А гелиевый раскалённый шар, медленно заходя за волну, очерчивал золотую корону над ней. Начиналось светопреставление. Не спеша потянулась зелёно-сиреневая тень. Чуть-чуть и она накроет всю площадь. Начнёт спадать жара. И что-то произойдёт. Встревожит.
«Прежде чем родится новое, должно сгинуть, дабы не заразить, старое, отравленное. Глобальный переворот.
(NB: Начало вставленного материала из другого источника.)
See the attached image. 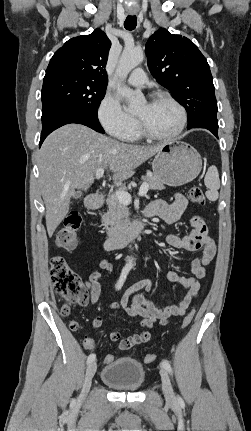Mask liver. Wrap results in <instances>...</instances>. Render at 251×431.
Returning <instances> with one entry per match:
<instances>
[{
    "instance_id": "6515ba94",
    "label": "liver",
    "mask_w": 251,
    "mask_h": 431,
    "mask_svg": "<svg viewBox=\"0 0 251 431\" xmlns=\"http://www.w3.org/2000/svg\"><path fill=\"white\" fill-rule=\"evenodd\" d=\"M163 146L122 143L74 123L52 132L38 152L39 186L49 237L68 214L75 190H87L98 169L109 167L113 180L121 182Z\"/></svg>"
}]
</instances>
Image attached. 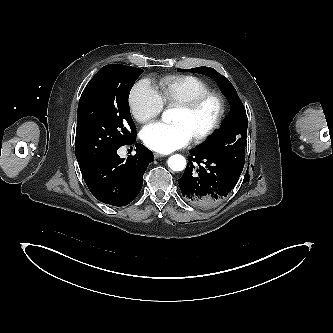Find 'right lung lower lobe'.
<instances>
[{"label":"right lung lower lobe","instance_id":"obj_1","mask_svg":"<svg viewBox=\"0 0 333 333\" xmlns=\"http://www.w3.org/2000/svg\"><path fill=\"white\" fill-rule=\"evenodd\" d=\"M134 142L135 137L128 144ZM117 150L80 167V170L85 183L97 200L122 207L129 204L140 192L144 172L154 160V156L140 143L136 144V154L129 156L127 160L120 158Z\"/></svg>","mask_w":333,"mask_h":333}]
</instances>
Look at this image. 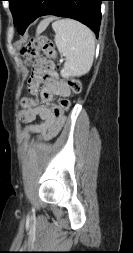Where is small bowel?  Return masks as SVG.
<instances>
[{
    "label": "small bowel",
    "mask_w": 133,
    "mask_h": 253,
    "mask_svg": "<svg viewBox=\"0 0 133 253\" xmlns=\"http://www.w3.org/2000/svg\"><path fill=\"white\" fill-rule=\"evenodd\" d=\"M52 61L54 56L36 60L28 80L30 95L22 98V109L19 112L20 120L25 124V131L43 138L57 135L65 122L63 114L54 113V97L67 98L71 94L69 84L55 74ZM37 116L41 118V123H34Z\"/></svg>",
    "instance_id": "small-bowel-1"
}]
</instances>
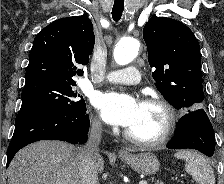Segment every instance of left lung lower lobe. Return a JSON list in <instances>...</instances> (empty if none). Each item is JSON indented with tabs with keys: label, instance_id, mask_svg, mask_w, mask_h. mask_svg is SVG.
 Listing matches in <instances>:
<instances>
[{
	"label": "left lung lower lobe",
	"instance_id": "0a47b994",
	"mask_svg": "<svg viewBox=\"0 0 224 184\" xmlns=\"http://www.w3.org/2000/svg\"><path fill=\"white\" fill-rule=\"evenodd\" d=\"M170 149H196L211 157L215 150L212 124L202 108L190 111L177 123L176 135L167 144Z\"/></svg>",
	"mask_w": 224,
	"mask_h": 184
}]
</instances>
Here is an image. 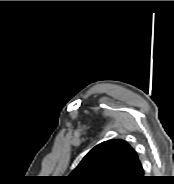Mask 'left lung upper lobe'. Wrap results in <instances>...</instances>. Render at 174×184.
<instances>
[{"label": "left lung upper lobe", "mask_w": 174, "mask_h": 184, "mask_svg": "<svg viewBox=\"0 0 174 184\" xmlns=\"http://www.w3.org/2000/svg\"><path fill=\"white\" fill-rule=\"evenodd\" d=\"M138 162L124 140L102 142L91 149L70 174L73 184H128Z\"/></svg>", "instance_id": "5c2ea615"}]
</instances>
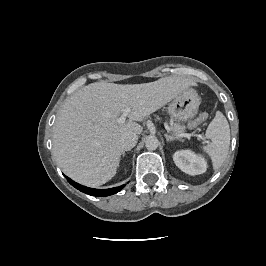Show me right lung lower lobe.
Returning a JSON list of instances; mask_svg holds the SVG:
<instances>
[{"instance_id": "98d812e1", "label": "right lung lower lobe", "mask_w": 266, "mask_h": 266, "mask_svg": "<svg viewBox=\"0 0 266 266\" xmlns=\"http://www.w3.org/2000/svg\"><path fill=\"white\" fill-rule=\"evenodd\" d=\"M66 178H67V181L76 189H78V190H80L86 194H89L92 196H99V197L109 196V195L115 194V193L119 192L125 186V185H122V186L114 187L111 189H93V188H88L86 186H82V185L74 182L73 180H71L68 177H66Z\"/></svg>"}]
</instances>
Чёрт, мило-то как…»
«Очуметь, – упасть, не встать».
«Не стоит удивляться, если приключится что-нибудь ещё. Обязательно, так и будет».
«Оптимист, тудыть тебя».
«Стараюсь».
От действительности он не ощущал, чтобы исходила угроза. Куда больше настораживала реакция наследников Пилатов и Торквемад, их поведение, спущенное с тормозов среди «хаоса».
«Всё будет хорошо. “Вы снова здесь, изменчивые тени”. Всё будет хорошо».

* * *
Прямоугольные клетки стояли одна на другой тяжёлыми рядами. Заброшенный ангар был разделён на две части. В малой находились непонятные агрегаты, ржавая ванна, разбросанные инструменты, а под высокими, неумело заколоченными окнами, валялись, создавая курганы, не то тушки животных, не то содранные с них шкуры. Большую часть заставляли те самые клетки, оставляя между собой узкие проходы. Много клеток. И в каждой много кошек… котов… котят. И молчание. Сырость и кошачий дух смешивались в полнейшей тишине. Запертые, они внимательно следили за каждым шагом убийц расширенными зрачками. Раньше, когда они только попадали сюда, в них ещё можно было прочесть дикий страх. Но не теперь. Отрешённость и безропотность остались у осужденных на скорую смерть. И всё же они обнимали друг друга, обнимали, старшие – младших, здоровые – покалеченных. Так по-человечески, нежно, немым участием, без движения. Словно пытаясь успокоить и себя и рядом прильнувшего. Здесь разные масти, разные цвета шерсти, лоснящиеся переливы; здесь были потерявшие глаза, с обрубками лап и хвостов, с отрезанными или оторванными ушами, с обварившимися мордочками и боками… Хромые, глухие, слепые, безъязыкие, с выдранными клыками. Но породистый кот вылизывал одноглазого, с порванной улыбкой, беленька (или поседевшая от горя) кошечка зализывала страшную рану, покрывавшую красным ожогом голову котёнка. Урчание уходило в глубь. Они пропитались любовью – пусть звериной – к ближнему. Они смирились, но смирение превратилось в кошачью молитву. Плакали ли они? – Плакали! В душе своей, навзрыд, но стойко снося беду. Наблюдают за убийцами, а те подходят к клеткам, отворяют их, хватают за шкирку обречённых зверьков. Зачем они делают это: губят живое, ради шелеста денег? Набросится на убийц, шипя, вгрызться в горло… Но не получается, – краски меркнут и…
Плохой сон рассеивается, оставляя безудержные слёзы и воспоминание, что это правда. Да, это было. Он вновь, плача, прижав колени к груди, окунулся в тот ужасный час, хуже которого, казалось, ничего быть не может. Давность на вечность. Это было. И ангар заброшенный, заросший, и клетки с кошками, трупики и шкурки. Было. Но не было душегубов. Повезло? И он открывал мерзкие клети, чтобы бежали на волю. Они же не сразу двигались, они уже не доверяли человеку, они слишком многое повидали, на что способен двуногий, как обходится с их собратьями. Приходилось трясти клетки, переворачивать, кричать, подпинывать медлящих. Он удивлялся, как не лишившиеся крепости, тащили, подталкивали изнемогших, ослабевших. Так заботливая мать в зубах переносит котят в укромное место. После чего он поджог всё, что могло гореть, и сбежал. Без оглядки. Со щемящим сердцем. С чёрненьким котёнком.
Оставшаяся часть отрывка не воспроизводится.